Embedding visualization of node representation \(\textbf{Z}\) in a mLFR network with \(\mu = 0.4\), consisting of 500 nodes and in total 16,445 edges. a 2D visualization of the nodes’ representations during the training process of GCFM algorithm. Epoch0 indicates that the representation is only trained with the graph convolutional auto-encoder, and the following epoches have included the self-training component in the representation training. b Visualization of feature similarity matrix \(\mathbf {ZZ^{T}}\). For node representation \(\textbf{Z}\) in epoch25, we normalize the matrix \(\mathbf {ZZ^{T}}\) and visualize it with a gray-scale image. The main diagonal blocks indicate the community distribution

5.4 Visualization

5.4.1 Network visualization

Figure 10 visualizes an instance of a 3-layer mLFR network with \(\mu = 0.35\) and the communities detected by the experimented algorithms. We can observe that the result of our GCFM is closest to the ground truth.

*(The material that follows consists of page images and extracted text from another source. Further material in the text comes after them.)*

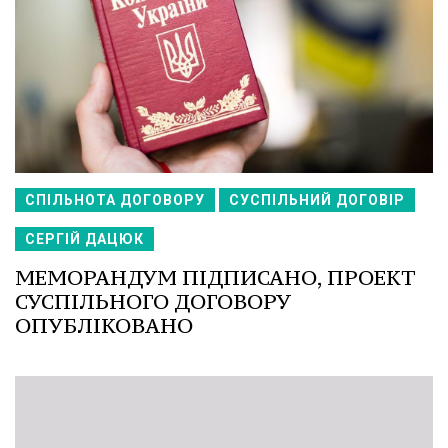
СПІЛЬНОТА ДОГОВОРУ
СУСПІЛЬНИЙ ДОГОВІР
СЕРГІЙ ДАЦЮК
МЕМОРАНДУМ ПІДПИСАНО, ПРОЕКТ
СУСПІЛЬНОГО ДОГОВОРУ
ОПУБЛІКОВАНО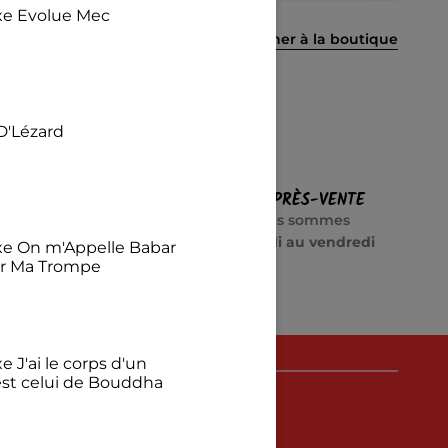
exe Evolue Mec
Retourner à la boutique
D'Lézard
URISÉ
SERVICE APRÈS-VENTE
e cryptage
Besoin d’aide ? Nous sommes
ements
disponibles
du lundi au vendredi
exe On m'Appelle Babar
ur Ma Trompe
e J'ai le corps d'un
est celui de Bouddha
 HouseTiti ?
 illustrations…
€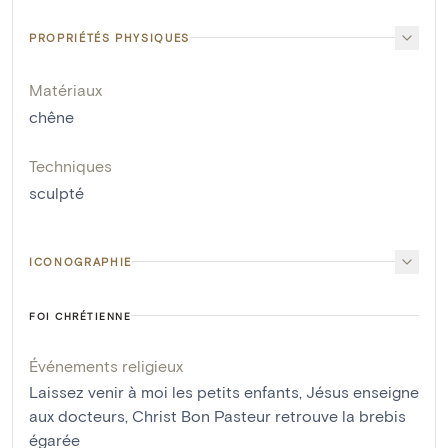
PROPRIÉTÉS PHYSIQUES
Matériaux
chêne
Techniques
sculpté
ICONOGRAPHIE
FOI CHRÉTIENNE
Événements religieux
Laissez venir à moi les petits enfants
,
Jésus enseigne
aux docteurs
,
Christ Bon Pasteur retrouve la brebis
égarée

5.4.2 Embedding visualization

Figure 11 visualizes the node representations and feature similarity matrix learned by our GCFM for an instance of a 4-layer mLFR network with \(\mu =0.4\). We use the t-SNE (Van der Maaten and Hinton 2008) to visualize the node representation \(\textbf{Z}\) at some training epoches. We can see that the not only the node representations become more evident with the increase of epochs, but also the relations in between nodes, that is, clearer yet distant community division in the projected space. In the right, the main diagonal blocks of feature similarity matrix \(\mathbf {ZZ^{T}}\) show the community distribution corresponding to the result of the 25-th training epoch.

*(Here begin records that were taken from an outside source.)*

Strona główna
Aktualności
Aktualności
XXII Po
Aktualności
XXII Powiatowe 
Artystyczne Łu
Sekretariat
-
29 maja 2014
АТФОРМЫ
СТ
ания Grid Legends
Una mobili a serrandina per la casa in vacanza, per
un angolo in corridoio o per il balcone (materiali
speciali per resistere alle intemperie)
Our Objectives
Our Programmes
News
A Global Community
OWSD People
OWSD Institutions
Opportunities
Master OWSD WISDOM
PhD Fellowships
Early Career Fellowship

6 Discussion and conclusion

In this paper, we have proposed the GCFM for the task of community detection in multiplex networks. It contains a graph convolutional auto-encoder for encoding neighbor-aware intra-layer structural information, a multiscale fusion network for learning a holistic version of nodes’ representations by fusing nodes’ encodings at different layers and different scales, and a self-training mechanism to train our model and detect communities. Experiments on both synthetic and real-world datasets have validated the superiority of our GCFM over the state-of-art algorithms. In this work, an excellent feature of our model lies in its full consideration for different scales of local information.

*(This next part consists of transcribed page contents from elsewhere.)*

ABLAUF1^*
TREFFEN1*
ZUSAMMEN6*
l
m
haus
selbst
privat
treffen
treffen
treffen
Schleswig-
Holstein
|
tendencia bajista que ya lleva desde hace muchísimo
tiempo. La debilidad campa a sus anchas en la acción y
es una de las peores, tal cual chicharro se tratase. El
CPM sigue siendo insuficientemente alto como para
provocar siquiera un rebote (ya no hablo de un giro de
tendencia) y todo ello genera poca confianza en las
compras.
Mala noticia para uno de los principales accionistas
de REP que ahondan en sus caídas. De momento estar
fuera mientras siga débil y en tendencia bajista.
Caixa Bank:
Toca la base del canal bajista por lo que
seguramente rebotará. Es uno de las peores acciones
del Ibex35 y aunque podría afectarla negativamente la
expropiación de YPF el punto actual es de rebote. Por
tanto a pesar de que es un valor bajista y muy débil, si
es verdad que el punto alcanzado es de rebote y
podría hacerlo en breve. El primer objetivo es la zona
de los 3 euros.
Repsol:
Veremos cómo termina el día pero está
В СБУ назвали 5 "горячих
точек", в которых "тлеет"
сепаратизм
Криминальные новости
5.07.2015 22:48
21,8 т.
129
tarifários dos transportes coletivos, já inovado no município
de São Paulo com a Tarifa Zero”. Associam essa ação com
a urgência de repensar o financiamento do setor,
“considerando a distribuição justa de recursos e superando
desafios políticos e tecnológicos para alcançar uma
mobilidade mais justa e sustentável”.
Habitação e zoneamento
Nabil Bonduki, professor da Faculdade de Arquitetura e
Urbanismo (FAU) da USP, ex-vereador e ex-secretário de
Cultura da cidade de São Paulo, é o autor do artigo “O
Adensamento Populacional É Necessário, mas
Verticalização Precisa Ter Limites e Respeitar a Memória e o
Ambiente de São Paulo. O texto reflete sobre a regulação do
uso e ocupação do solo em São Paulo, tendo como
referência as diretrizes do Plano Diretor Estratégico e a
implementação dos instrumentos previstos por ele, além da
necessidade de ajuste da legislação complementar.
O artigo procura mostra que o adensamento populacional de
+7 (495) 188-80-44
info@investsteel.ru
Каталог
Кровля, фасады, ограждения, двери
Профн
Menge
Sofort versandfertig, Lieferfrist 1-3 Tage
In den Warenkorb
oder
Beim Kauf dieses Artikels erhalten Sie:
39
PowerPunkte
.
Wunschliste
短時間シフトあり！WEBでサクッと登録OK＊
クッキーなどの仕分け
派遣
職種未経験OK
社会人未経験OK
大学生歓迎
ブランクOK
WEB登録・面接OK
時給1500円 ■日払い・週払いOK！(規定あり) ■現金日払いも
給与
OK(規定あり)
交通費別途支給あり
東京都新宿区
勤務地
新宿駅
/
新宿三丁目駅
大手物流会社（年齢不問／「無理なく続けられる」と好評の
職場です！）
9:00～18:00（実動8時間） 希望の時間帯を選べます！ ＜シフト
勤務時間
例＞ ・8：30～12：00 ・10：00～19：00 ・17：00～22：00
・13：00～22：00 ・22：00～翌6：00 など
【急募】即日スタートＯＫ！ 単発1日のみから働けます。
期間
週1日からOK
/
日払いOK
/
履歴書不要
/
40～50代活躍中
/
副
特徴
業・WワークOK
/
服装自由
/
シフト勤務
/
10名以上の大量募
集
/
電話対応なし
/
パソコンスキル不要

We also obverse some limitations which need to be further investigated. Due to the lack of prior knowledge, we treat each layer equally while each network layer may have its own contribution to the final detected communities in the real world. Therefore, how to judge the weight of each layer in a multiplex network is important. One of the possible approaches is to introduce node attributes. Also the GCFM is mainly used in undirected multiplex networks. Some applications in the real world suggest directed edges. In our future work, we would like to investigate community detection in multiplex networks with node attributes and edge directions.